How do I respond? MIL asks me this, or some variation of it EVERY.SINGLE.TIME we see her. Every time. Generally, I just say, "nope!" and then she proceeds to tell me how we should really get her into her own crib, she'll never learn to sleep on her own, she's getting too old, etc. (DD is only 3MO!)
I respond with, "well, it's working for us." or, "she's too little to be all alone." or, "as long as she's eating at night, she's in our room."

But, I'm sick of even dignifying this rude question with an answer anymore. I asked DH to respond with, "why do you care so much?" (bc he's the only one who could give her this attitude!) or some variation, but he won't!!!!!! I think if we just ask her why she is so concerned, maybe she can see that it's an inappropriate question, the answer to which has NO bearing on her life at all.

So, how can I respond to this without being "mean" or "rude?" I want to just say, "It's none of your business." but I dont think that would go over well.
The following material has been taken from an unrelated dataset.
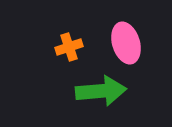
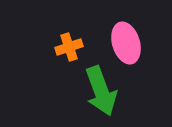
green arrow: rotated 75 degrees clockwise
eta: I've asked DH to stop discussing it with his parents, but just this past weekend he was telling them that she sleeps (gasp!







)in our bed. She has been since the beginning, but we were telling them she was in the co-sleeper which they seemed to think was a little less objectionable. Now they are really determined to tell us all the terrible "risks" of it too....


----------



## moondiapers (Apr 14, 2002)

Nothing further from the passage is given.